▶ _EXERCISE OBJECTIVE_
All entries must come back exactly as given, with no pictures in the copy.

━━━━━ TASK DATA ━━━━━

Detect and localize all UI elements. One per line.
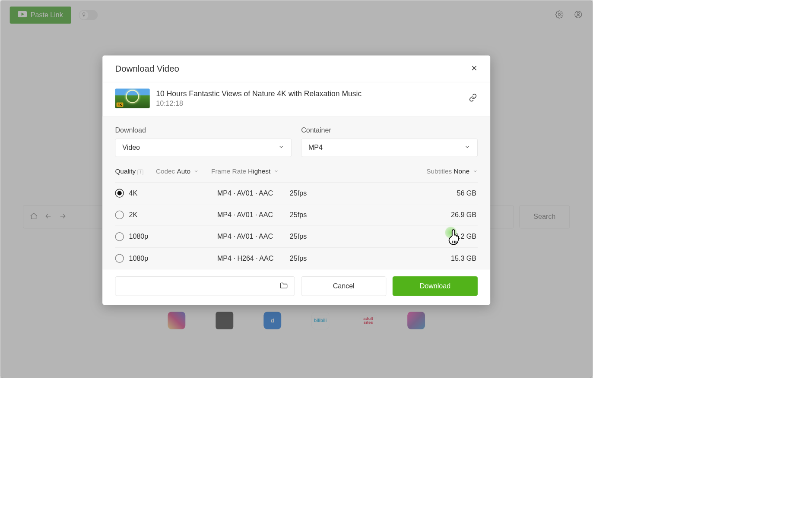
- info-icon[interactable]: i: [138, 170, 143, 175]
- chevron-down-icon: [464, 144, 471, 152]
- quality-label: Qualityi: [115, 167, 143, 175]
- quality-resolution: 4K: [129, 189, 217, 197]
- chevron-down-icon: [273, 169, 279, 174]
- modal-footer: Cancel Download: [102, 269, 490, 304]
- copy-link-button[interactable]: [468, 94, 478, 103]
- quality-radio[interactable]: [115, 232, 124, 241]
- quality-list: 4KMP4 · AV01 · AAC25fps56 GB2KMP4 · AV01…: [115, 182, 478, 269]
- quality-fps: 25fps: [290, 211, 434, 219]
- download-type-value: Video: [122, 144, 140, 152]
- download-type-select[interactable]: Video: [115, 139, 292, 157]
- quality-size: 26.9 GB: [434, 211, 478, 219]
- quality-size: 15.3 GB: [434, 254, 478, 262]
- chevron-down-icon: [473, 169, 478, 174]
- chevron-down-icon: [193, 169, 199, 174]
- options-area: Download Video Container MP4: [102, 117, 490, 269]
- quality-fps: 25fps: [290, 233, 434, 241]
- download-button[interactable]: Download: [393, 276, 478, 296]
- container-value: MP4: [308, 144, 323, 152]
- quality-radio[interactable]: [115, 254, 124, 262]
- modal-title: Download Video: [115, 63, 179, 73]
- quality-resolution: 1080p: [129, 254, 217, 262]
- container-select[interactable]: MP4: [301, 139, 478, 157]
- codec-dropdown[interactable]: Codec Auto: [156, 167, 199, 175]
- quality-fps: 25fps: [290, 189, 434, 197]
- quality-format: MP4 · AV01 · AAC: [217, 189, 290, 197]
- quality-row[interactable]: 4KMP4 · AV01 · AAC25fps56 GB: [115, 182, 478, 204]
- download-type-label: Download: [115, 126, 292, 134]
- quality-format: MP4 · H264 · AAC: [217, 254, 290, 262]
- video-thumbnail: [115, 88, 149, 108]
- app-window: Paste Link: [0, 0, 593, 378]
- link-icon: [469, 94, 477, 103]
- video-duration: 10:12:18: [156, 99, 462, 107]
- modal-overlay: Download Video 10 Hours Fantastic Views …: [0, 0, 593, 378]
- quality-format: MP4 · AV01 · AAC: [217, 211, 290, 219]
- quality-row[interactable]: 1080pMP4 · H264 · AAC25fps15.3 GB: [115, 247, 478, 269]
- video-info-row: 10 Hours Fantastic Views of Nature 4K wi…: [102, 82, 490, 117]
- output-folder-button[interactable]: [115, 276, 295, 296]
- cancel-button[interactable]: Cancel: [301, 276, 386, 296]
- chevron-down-icon: [278, 144, 285, 152]
- framerate-dropdown[interactable]: Frame Rate Highest: [211, 167, 279, 175]
- quality-row[interactable]: 1080pMP4 · AV01 · AAC25fps8.2 GB: [115, 226, 478, 247]
- quality-row[interactable]: 2KMP4 · AV01 · AAC25fps26.9 GB: [115, 204, 478, 225]
- close-icon: [471, 67, 478, 72]
- close-button[interactable]: [471, 65, 478, 73]
- quality-format: MP4 · AV01 · AAC: [217, 233, 290, 241]
- quality-size: 56 GB: [434, 189, 478, 197]
- folder-icon: [279, 281, 288, 291]
- container-label: Container: [301, 126, 478, 134]
- quality-resolution: 2K: [129, 211, 217, 219]
- quality-radio[interactable]: [115, 211, 124, 219]
- video-title: 10 Hours Fantastic Views of Nature 4K wi…: [156, 89, 462, 98]
- subtitles-dropdown[interactable]: Subtitles None: [426, 167, 478, 175]
- quality-radio[interactable]: [115, 189, 124, 197]
- download-video-modal: Download Video 10 Hours Fantastic Views …: [102, 55, 490, 304]
- quality-size: 8.2 GB: [434, 233, 478, 241]
- quality-resolution: 1080p: [129, 233, 217, 241]
- quality-fps: 25fps: [290, 254, 434, 262]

━━━━━

▶ _RESULT FOR THIS EXERCISE_
Detect and localize all UI elements. One per line.
- info-icon[interactable]: i: [138, 170, 143, 175]
- chevron-down-icon: [464, 144, 471, 152]
- quality-label: Qualityi: [115, 167, 143, 175]
- quality-resolution: 4K: [129, 189, 217, 197]
- chevron-down-icon: [273, 169, 279, 174]
- modal-footer: Cancel Download: [102, 269, 490, 304]
- copy-link-button[interactable]: [468, 94, 478, 103]
- quality-radio[interactable]: [115, 232, 124, 241]
- quality-list: 4KMP4 · AV01 · AAC25fps56 GB2KMP4 · AV01…: [115, 182, 478, 269]
- quality-fps: 25fps: [290, 211, 434, 219]
- download-type-value: Video: [122, 144, 140, 152]
- download-type-select[interactable]: Video: [115, 139, 292, 157]
- quality-size: 26.9 GB: [434, 211, 478, 219]
- quality-size: 15.3 GB: [434, 254, 478, 262]
- chevron-down-icon: [473, 169, 478, 174]
- chevron-down-icon: [193, 169, 199, 174]
- options-area: Download Video Container MP4: [102, 117, 490, 269]
- quality-fps: 25fps: [290, 233, 434, 241]
- download-button[interactable]: Download: [393, 276, 478, 296]
- container-value: MP4: [308, 144, 323, 152]
- quality-radio[interactable]: [115, 254, 124, 262]
- modal-title: Download Video: [115, 63, 179, 73]
- quality-resolution: 1080p: [129, 254, 217, 262]
- container-select[interactable]: MP4: [301, 139, 478, 157]
- codec-dropdown[interactable]: Codec Auto: [156, 167, 199, 175]
- quality-fps: 25fps: [290, 189, 434, 197]
- quality-format: MP4 · AV01 · AAC: [217, 189, 290, 197]
- quality-row[interactable]: 4KMP4 · AV01 · AAC25fps56 GB: [115, 182, 478, 204]
- download-type-label: Download: [115, 126, 292, 134]
- quality-format: MP4 · H264 · AAC: [217, 254, 290, 262]
- video-thumbnail: [115, 88, 149, 108]
- app-window: Paste Link: [0, 0, 593, 378]
- link-icon: [469, 94, 477, 103]
- video-duration: 10:12:18: [156, 99, 462, 107]
- modal-overlay: Download Video 10 Hours Fantastic Views …: [0, 0, 593, 378]
- quality-format: MP4 · AV01 · AAC: [217, 211, 290, 219]
- quality-row[interactable]: 1080pMP4 · H264 · AAC25fps15.3 GB: [115, 247, 478, 269]
- video-info-row: 10 Hours Fantastic Views of Nature 4K wi…: [102, 82, 490, 117]
- output-folder-button[interactable]: [115, 276, 295, 296]
- cancel-button[interactable]: Cancel: [301, 276, 386, 296]
- chevron-down-icon: [278, 144, 285, 152]
- framerate-dropdown[interactable]: Frame Rate Highest: [211, 167, 279, 175]
- quality-row[interactable]: 1080pMP4 · AV01 · AAC25fps8.2 GB: [115, 226, 478, 247]
- quality-row[interactable]: 2KMP4 · AV01 · AAC25fps26.9 GB: [115, 204, 478, 225]
- close-icon: [471, 67, 478, 72]
- close-button[interactable]: [471, 65, 478, 73]
- quality-format: MP4 · AV01 · AAC: [217, 233, 290, 241]
- quality-size: 56 GB: [434, 189, 478, 197]
- folder-icon: [279, 281, 288, 291]
- container-label: Container: [301, 126, 478, 134]
- quality-resolution: 2K: [129, 211, 217, 219]
- quality-radio[interactable]: [115, 211, 124, 219]
- video-title: 10 Hours Fantastic Views of Nature 4K wi…: [156, 89, 462, 98]
- subtitles-dropdown[interactable]: Subtitles None: [426, 167, 478, 175]
- quality-radio[interactable]: [115, 189, 124, 197]
- download-video-modal: Download Video 10 Hours Fantastic Views …: [102, 55, 490, 304]
- quality-size: 8.2 GB: [434, 233, 478, 241]
- quality-resolution: 1080p: [129, 233, 217, 241]
- quality-fps: 25fps: [290, 254, 434, 262]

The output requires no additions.